Let's put aside the issue that between 2009-12 many of these deficit hawks were supporting new spending, when annual federal deficits were $1 trillion plus. Let's just take them at their word that they don't think any policy that increases the deficit can be good for the economy.

One problem with their argument is that the $1.5 trillion is an increase in projected deficits over a span of ten years, not a definite increase in the debt. If tax reform focuses on cutting marginal tax rates, particularly on overtaxed corporate capital and personal incomes, and can thereby generate faster economic growth, the actual loss of revenue could be substantially less than $1.5 trillion or maybe nothing at all.

The estimate of a $1.5 trillion revenue loss is based on "static" scoring, which means the budget scorekeepers on Capitol Hill make the ridiculous assumption that changes in tax policy can't affect the growth rate of the overall economy.
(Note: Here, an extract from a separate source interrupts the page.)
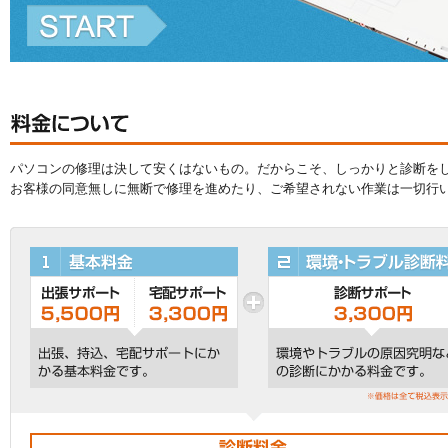
パソコンの修理は決して安くはないもの。だからこそ、しっかりと診断を
お客様の同意無しに無断で修理を進めたり、ご希望されない作業は一切行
Just a 1 percentage point increase in the average economic growth rate over the next ten years would reduce the deficit by $2.7 trillion, easily offsetting the supposed cost of the tax cut.

Another problem for the deficit hawks is that despite a record high federal debt, the servicing cost of the debt is still low relative to both the size of the economy and federal revenue.

Late last week, we got final numbers for Fiscal Year 2017 and net interest on the national debt was $263 billion – that's just 1.4% of fiscal year GDP. To put that in perspective, that's lower than it ever was from 1974 to 2002. The peak during that era was 3.2% of GDP in 1991. The lowest point since 1974 was 1.2% in 2015, not far from where we are today.